Le groupe d’armement italien Leonardo – un factotum de l’industrie européenne de l’armement

Siège du groupe Leonardo à Rome. Photo : Carlo Dani, CC BY-SA 4.0

Berlin, Allemagne (Weltexpress). C’est ainsi que le magazine communiste « Contropiano » s’est penché le 21 décembre 2024 sur son portail en ligne sur le rôle du plus grand groupe d’armement italien « Leonardo » dans la production de guerre européenne. Ce géant de l’armement, comme on le sait peu, est issu de la Fabrica Italiano Automobile Torino (FIAT), qui était en réalité le plus grand groupe d’armement d’Italie. Son propriétaire actuel, John Elkann, issu de la famille fondatrice des Agnelli, contrôle en tant que PDG avec des participations la holding néerlandaise Exor, un cartel de l’armement auquel appartient la société néerlando-britannique Case et New Holland (CNH). Cette dernière détient à son tour une participation dans Leonardo, dont le chef a été pendant des années l’actuel ministre de la Défense du gouvernement fasciste Meloni, Guido Crosetto, et est en même temps le principal fournisseur de l’armée italienne via FIAT Iveco Defence, notamment avec des véhicules blindés « Centauro II ». Exor détient également une participation dans le constructeur de limousines de luxe Rolls Royce, qui fournit des moteurs Rolls Royce pour environ 25% des avions militaires dans le monde. Parmi ceux-ci, 56 moteurs « EJ 200 » ont été commandés par l’armée de l’air allemande pour ses Eurofighter. La marine de guerre sud-coréenne recevra des turbines Rolls Royce « MT 30 » pour la troisième série de frégates de la classe Ulsan. La Grande-Bretagne reçoit le nouveau réacteur nucléaire à eau pressurisée avancé « PWR-3 » de Rolls Royce pour la prochaine génération de sous-marins offensifs.

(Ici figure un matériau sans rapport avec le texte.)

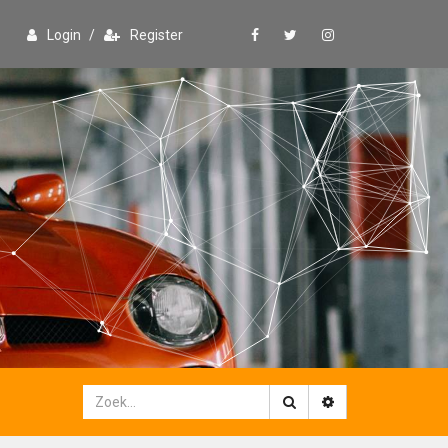
Login
/
Register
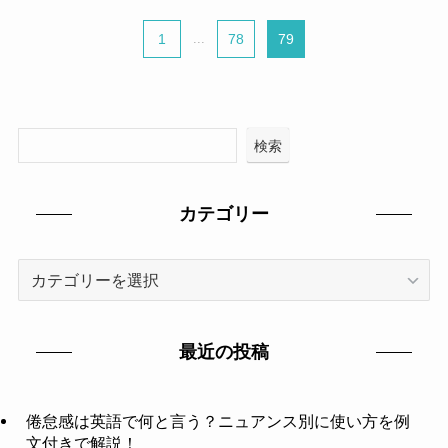
1
...
78
79
検索
カテゴリー
カ
テ
ゴ
リ
最近の投稿
ー
倦怠感は英語で何と言う？ニュアンス別に使い方を例
文付きで解説！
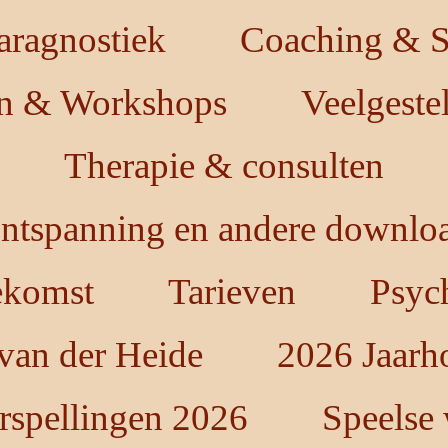
aragnostiek
Coaching & St
en & Workshops
Veelgeste
Therapie & consulten
ntspanning en andere downloa
oekomst
Tarieven
Psych
 van der Heide
2026 Jaarh
rspellingen 2026
Speelse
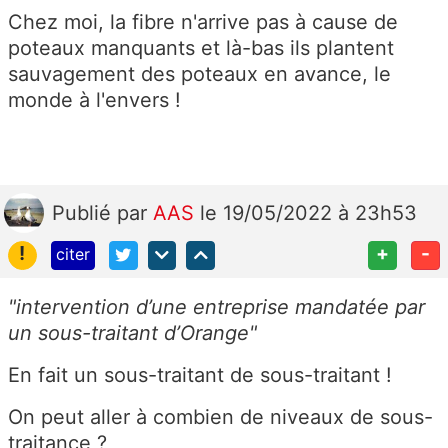
Chez moi, la fibre n'arrive pas à cause de
poteaux manquants et là-bas ils plantent
sauvagement des poteaux en avance, le
monde à l'envers !
Publié
par
AAS
le 19/05/2022 à 23h53
!
+
-
citer
"intervention d’une entreprise mandatée par
un sous-traitant d’Orange"
En fait un sous-traitant de sous-traitant !
On peut aller à combien de niveaux de sous-
traitance ?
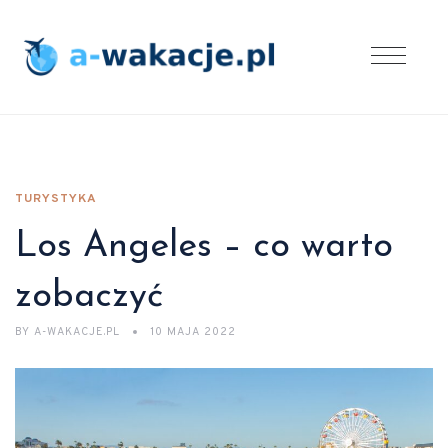
TURYSTYKA
Los Angeles – co warto
zobaczyć
BY
A-WAKACJE.PL
10 MAJA 2022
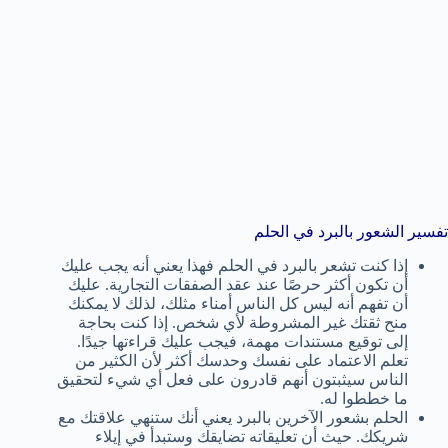
تفسير الشعور بالبرد في الحلم
إذا كنت تشعر بالبرد في الحلم فهذا يعني أنه يجب عليك
أن تكون أكثر حرصًا عند عقد الصفقات التجارية. عليك
أن تفهم أنه ليس كل الناس أمناء مثلك، لذلك لا يمكنك
منح ثقتك غير المشروطة لأي شخص. إذا كنت بحاجة
إلى توقيع مستندات مهمة، فيجب عليك قراءتها جيدًا.
تعلم الاعتماد على نفسك وحدسك أكثر لأن الكثير من
الناس سيثبتون أنهم قادرون على فعل أي شيء لتحقيق
ما خططوا له.
الحلم بشعور الآخرين بالبرد يعني أنك ستنهي علاقتك مع
شريكك. حيث أن تعليقاته تضايقك وستبدأ في إيلاء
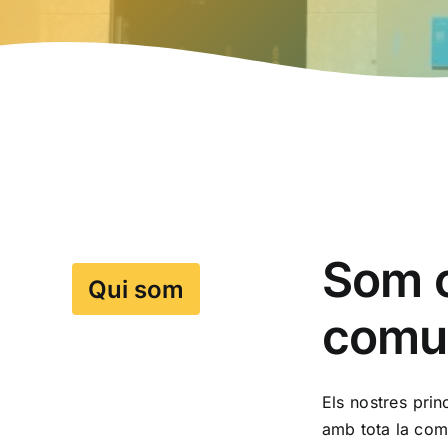
Som c
Qui som
comu
Els nostres prin
amb tota la comu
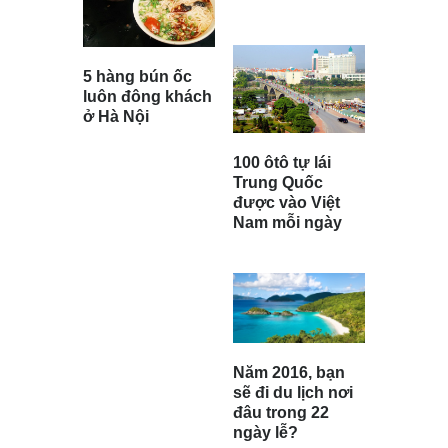
5 hàng bún ốc
luôn đông khách
ở Hà Nội
100 ôtô tự lái
Trung Quốc
được vào Việt
Nam mỗi ngày
Năm 2016, bạn
sẽ đi du lịch nơi
đâu trong 22
ngày lễ?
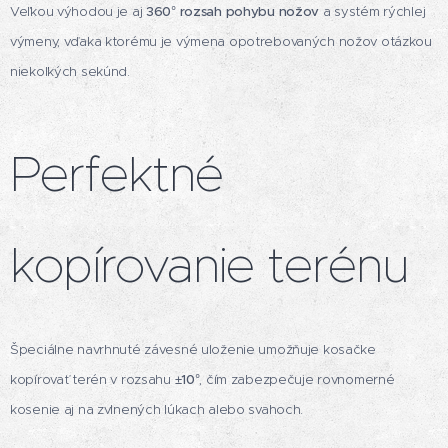
Veľkou výhodou je aj
360° rozsah pohybu nožov
a systém rýchlej
výmeny, vďaka ktorému je výmena opotrebovaných nožov otázkou
niekoľkých sekúnd.
Perfektné
kopírovanie terénu
Špeciálne navrhnuté závesné uloženie umožňuje kosačke
kopírovať terén v rozsahu
±10°
, čím zabezpečuje rovnomerné
kosenie aj na zvlnených lúkach alebo svahoch.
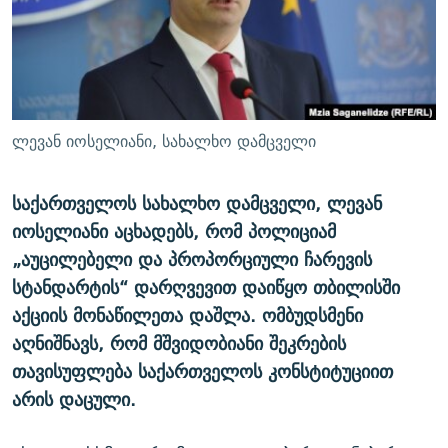
ᲒᲐᲛᲝᲘᲬᲔᲠᲔ
ᲛᲝᲚᲐᲞᲐᲠᲐᲙᲔ ᲢᲔᲥᲡᲢᲔᲑᲘ
ᲩᲔᲛᲘ ᲡᲘᲙᲕᲓᲘᲚᲘᲡ ᲛᲘᲖᲔᲖᲘᲐ COVID-19
ᲨᲘᲜ - ᲣᲪᲮᲝᲔᲗᲨᲘ
11 ᲬᲔᲚᲘ - 11 ᲐᲛᲑᲐᲕᲘ
ᲚᲘᲢᲔᲠᲐᲢᲣᲠᲣᲚᲘ ᲬᲐᲮᲜᲐᲒᲔᲑᲘ
ᲡᲐᲞᲐᲠᲚᲐᲛᲔᲜᲢᲝ ᲐᲠᲩᲔᲕᲜᲔᲑᲘᲡ ᲘᲡᲢᲝᲠᲘᲐ
ᲐᲛᲔᲠᲘᲙᲣᲚᲘ ᲛᲝᲗᲮᲠᲝᲑᲐ
ᲑᲐᲕᲨᲕᲔᲑᲘ ᲞᲠᲝᲡᲢᲘᲢᲣᲪᲘᲐᲨᲘ - ᲐᲛᲝᲣᲗᲥᲛᲔᲚᲘ ᲐᲛᲑᲐᲕᲘ
ლევან იოსელიანი, სახალხო დამცველი
რთე/რთ-ის ყველა საიტი
ᲘᲛᲞᲔᲠᲘᲐ ᲓᲐ ᲠᲐᲓᲘᲝ
5 ᲐᲛᲑᲐᲕᲘ - 20 ᲘᲕᲜᲘᲡᲡ ᲓᲐᲨᲐᲕᲔᲑᲣᲚᲔᲑᲘ
ᲐᲒᲕᲘᲡᲢᲝᲡ ᲝᲛᲘ
საქართველოს სახალხო დამცველი, ლევან
იოსელიანი აცხადებს, რომ პოლიციამ
ПРИВЕТ ᲙᲣᲚᲢᲣᲠᲐ
„აუცილებელი და პროპორციული ჩარევის
სტანდარტის“ დარღვევით დაიწყო თბილისში
აქციის მონაწილეთა დაშლა. ომბუდსმენი
აღნიშნავს, რომ მშვიდობიანი შეკრების
თავისუფლება საქართველოს კონსტიტუციით
არის დაცული.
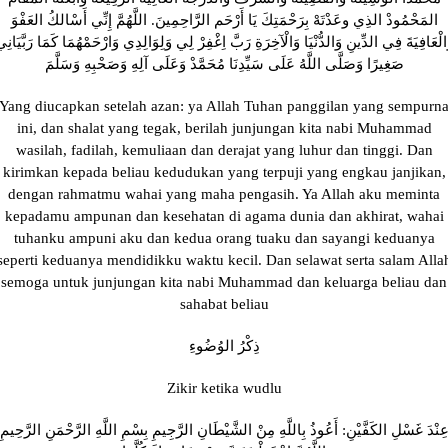
المَحْمُودْ الذِي وعَدْتَهْ بِرَحْمَتِكَ يَا أَرْحَم الرَّاحِمِينَ. اللَّهُمَّ إِنِّي أَسْالكُ العَفْوَ
الْعَافِيَةَ فِي الدِّينِ وَالدُّنْيَا وَالْآخِرَةِ رَبَّ اِغْفِرْ لِي وَلِوَالِدِي وَارْحَمْهُمَا كَمَا رَبَّيَانِ
صَغِيرًا وَصَلَّى اللَّهُ عَلَى سَيِّدِنَا مُحَمَّدْ وَعَلَى آلِهِ وَصَحْبِهِ وَسَلَّمَ
Yang diucapkan setelah azan: ya Allah Tuhan panggilan yang sempurn
ini, dan shalat yang tegak, berilah junjungan kita nabi Muhammad
wasilah, fadilah, kemuliaan dan derajat yang luhur dan tinggi. Dan
kirimkan kepada beliau kedudukan yang terpuji yang engkau janjikan,
dengan rahmatmu wahai yang maha pengasih. Ya Allah aku meminta
kepadamu ampunan dan kesehatan di agama dunia dan akhirat, wahai
tuhanku ampuni aku dan kedua orang tuaku dan sayangi keduanya
seperti keduanya mendidikku waktu kecil. Dan selawat serta salam Alla
semoga untuk junjungan kita nabi Muhammad dan keluarga beliau dan
sahabat beliau
ذِكْرُ الوُضُوءِ
Zikir ketika wudlu
ِنْدَ غَسْلِ الكَفَّيْنِ: أَعُوذُ بِاللَّهِ مِنْ الشَّيْطَانِ الرَّجِيمِ بِسْمِ اللَّهِ الرَّحْمَنِ الرَّحِيمِ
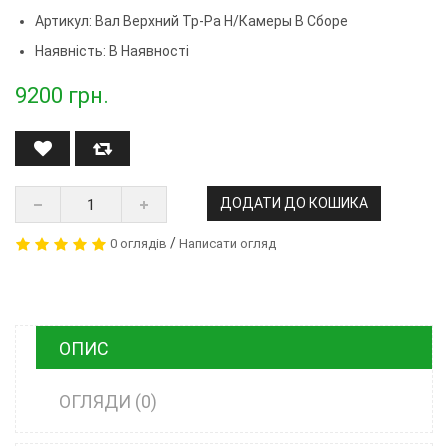
Артикул:
Вал Верхний Тр-Ра Н/камеры В Сборе
Наявність: В Наявності
9200
грн.
ДОДАТИ ДО КОШИКА
/
0 оглядів
Написати огляд
ОПИС
ОГЛЯДИ (0)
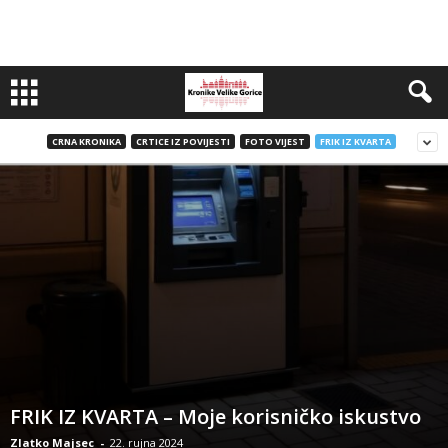
CRNA KRONIKA
CRTICE IZ POVIJESTI
FOTO VIJEST
FRIK IZ KVARTA
FRIK IZ KVARTA – Moje korisničko iskustvo
Zlatko Majsec
-
22. rujna 2024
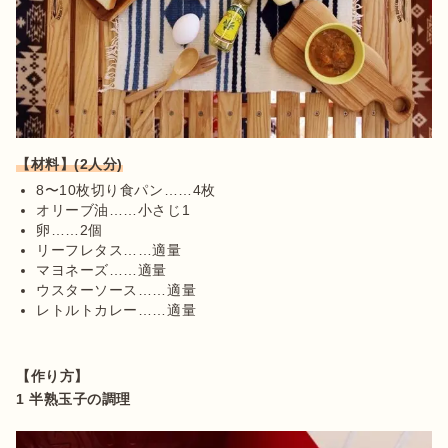
【材料】(2人分)
8〜10枚切り食パン……4枚
オリーブ油……小さじ1
卵……2個
リーフレタス……適量
マヨネーズ……適量
ウスターソース……適量
レトルトカレー……適量
【作り方】
1 半熟玉子の調理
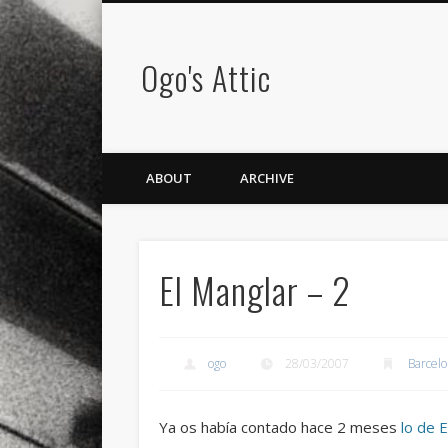
Ogo's Attic
ABOUT
ARCHIVE
El Manglar – 2
ogo
28/03/2007
Barcel
Ya os había contado hace 2 meses
lo de 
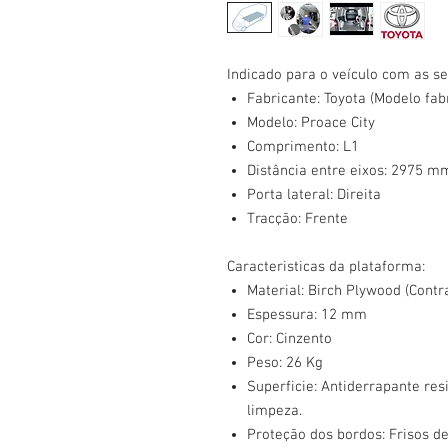
Indicado para o veículo com as se
Fabricante: Toyota (Modelo fab
Modelo: Proace City
Comprimento: L1
Distância entre eixos: 2975 m
Porta lateral: Direita
Tracção: Frente
Caracteristicas da plataforma:
Material: Birch Plywood (Contr
Espessura: 12 mm
Cor: Cinzento
Peso: 26 Kg
Superficie: Antiderrapante res
limpeza.
Proteção dos bordos: Frisos d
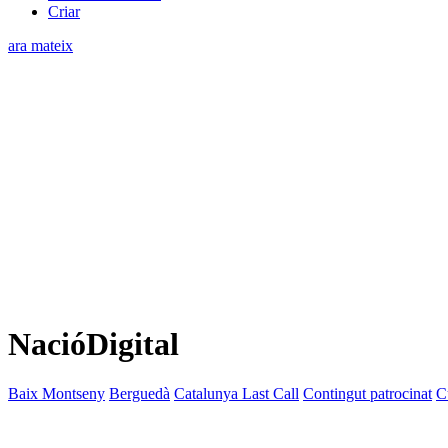
Criar
ara mateix
NacióDigital
Baix Montseny
Berguedà
Catalunya Last Call
Contingut patrocinat
C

Le 15 décembre 2024, le PDG de Leonardo, l’ancien ministre du gouvernement de Mario Draghi en 2021/22, Roberto Cingolani, a expliqué dans une interview pour le quotidien romain « La Repubblica » qu’en temps de guerre plus ou moins déclarée, il est nécessaire d’accorder un droit de regard aux fabricants d’armes afin qu’ils légitiment leurs actions auprès de l’opinion publique. Il convient de noter ici qu’Elkan est propriétaire d’un des principaux groupes de médias italiens « Gruppo Editoriale SpA » (Gedi), qui compte douze journaux, huit magazines, quatre stations de radio et 23 publications numériques, dont l’influent « La Stampa » de Turin, « IlSècolo XIX », mais aussi des stations de radio comme « Radio Dee Jay » et « Radio Capital ».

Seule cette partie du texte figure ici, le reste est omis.